How can i show all partitions?
Update:
-
I found "
show partitions
" command only lists exactly 500 partitions. -
"
select ... where ...
" only processes the 500 partitions!
Hadoop Solutions
Solution 1 - Hadoop
CLI has some limit when ouput is displayed. I suggest to export output into local file:
$hive -e 'show partitions table;' > partitions
Solution 2 - Hadoop
hive> show partitions table_name;
Solution 3 - Hadoop
Okay, I'm writing this answer by extending wmky's answer above & also, assuming that you've configured mysql for your metastore instead of derby.
select PART_NAME FROM PARTITIONS WHERE TBL_ID=(SELECT TBL_ID FROM TBLS WHERE TBL_NAME='<table_name>');
The above query gives you all possible values of the partition columns.
Example:
hive> desc clicks_fact;
OK
time timestamp
..
day date
file_date varchar(8)
# Partition Information
# col_name data_type comment
day date
file_date varchar(8)
Time taken: 1.075 seconds, Fetched: 28 row(s)
I'm going to fetch the values of partition columns.
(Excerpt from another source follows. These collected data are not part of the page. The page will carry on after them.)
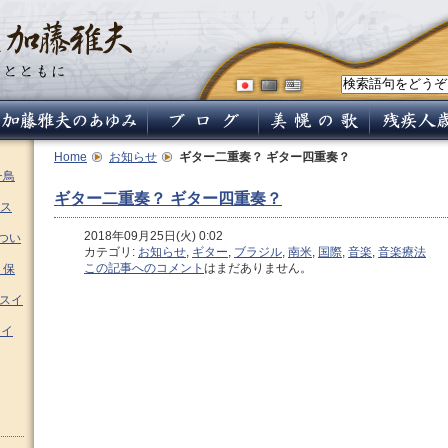
Home
お知らせ
ギター二重奏？ ギター四重奏？
チ鳥
ギター二重奏？ ギター四重奏？
ス
2018年09月25日(火) 0:02
つい
カテゴリ:
お知らせ
,
ギター
,
ブラジル
,
南米
,
国際
,
音楽
,
音楽療法
この記事へのコメント
はまだありません。
 保
ムスイ
スイ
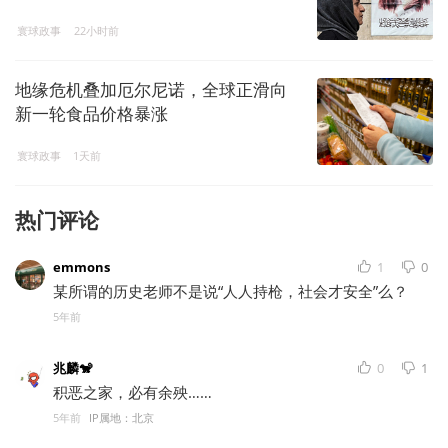
寰球政事
22小时前
地缘危机叠加厄尔尼诺，全球正滑向
新一轮食品价格暴涨
寰球政事
1天前
热门评论
emmons
1
0
某所谓的历史老师不是说“人人持枪，社会才安全”么？
5年前
兆麟🐒
0
1
积恶之家，必有余殃……
5年前
IP属地：北京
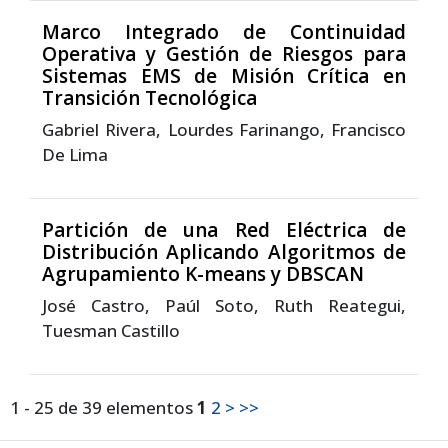
Marco Integrado de Continuidad
Operativa y Gestión de Riesgos para
Sistemas EMS de Misión Crítica en
Transición Tecnológica
Gabriel Rivera, Lourdes Farinango, Francisco
De Lima
Partición de una Red Eléctrica de
Distribución Aplicando Algoritmos de
Agrupamiento K-means y DBSCAN
José Castro, Paúl Soto, Ruth Reategui,
Tuesman Castillo
1 - 25 de 39 elementos
1
2
>
>>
mysql> select PART_NAME FROM PARTITIONS WHERE TBL_ID=(SELECT TBL_ID FROM TBLS WHERE TBL_NAME='clicks_fact');
+-----------------------------------+
| PART_NAME |
+-----------------------------------+
| day=2016-08-16/file_date=20160816 |
| day=2016-08-17/file_date=20160816 |
....
....
| day=2017-09-09/file_date=20170909 |
| day=2017-09-08/file_date=20170909 |
| day=2017-09-09/file_date=20170910 |
| day=2017-09-10/file_date=20170910 |
+-----------------------------------+
1216 rows in set (0.00 sec)
Returns all partition columns.
Note: JOIN
table DBS
ON DB_ID
when there is a DB involved (i.e, when, multiple DB's have same table_name)
Solution 4 - Hadoop
You can see Hive MetaStore tables,Partitions information in table of "PARTITIONS". You could use "TBLS" join "Partition" to query special table partitions.
Solution 5 - Hadoop
Yet another option is to communicate with Hive Metastore via Thrift protocol.
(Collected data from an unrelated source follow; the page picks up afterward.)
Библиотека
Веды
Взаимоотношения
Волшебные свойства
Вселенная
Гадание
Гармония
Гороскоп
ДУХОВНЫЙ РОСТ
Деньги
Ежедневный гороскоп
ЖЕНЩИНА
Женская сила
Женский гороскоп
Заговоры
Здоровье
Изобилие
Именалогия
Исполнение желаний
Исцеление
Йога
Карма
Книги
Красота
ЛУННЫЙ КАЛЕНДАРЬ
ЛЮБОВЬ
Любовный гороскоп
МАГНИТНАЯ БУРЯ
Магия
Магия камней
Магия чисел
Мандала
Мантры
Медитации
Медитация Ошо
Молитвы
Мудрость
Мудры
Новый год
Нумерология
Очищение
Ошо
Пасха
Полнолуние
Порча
If you write code in python, you may benefit from hmsclient library:
Hive cli:
hive> create table test_table_with_partitions(f1 string, f2 int) partitioned by (dt string);
OK
Time taken: 0.127 seconds
hive> alter table test_table_with_partitions add partition(dt=20210504) partition(dt=20210505);
OK
Time taken: 0.152 seconds
Python cli:
>>> from hmsclient import hmsclient
>>> client = hmsclient.HMSClient(host='hive.metastore.location', port=9083)
>>> with client as c:
... all_partitions = c.get_partitions(db_name='default',
... tbl_name='test_table_with_partitions',
... max_parts=24 * 365 * 3)
...
>>> print([{'dt': part.values[0]} for part in all_partitions])
[{'dt': '20210504'}, {'dt': '20210505'}]
NB: max_parts
is a parameter than cannot be greater than 32767 (java short max value).
If you have Airflow installed together with apache.hive
extra, you create hmsclient
quite easy:
hive_hook = HiveMetastoreHook()
with hive_hook.metastore as hive_client:
... your code goes here ...
This seems a more valid way of communication with Hive Metastore than accessing DB directly (and database engine agnostic BTW).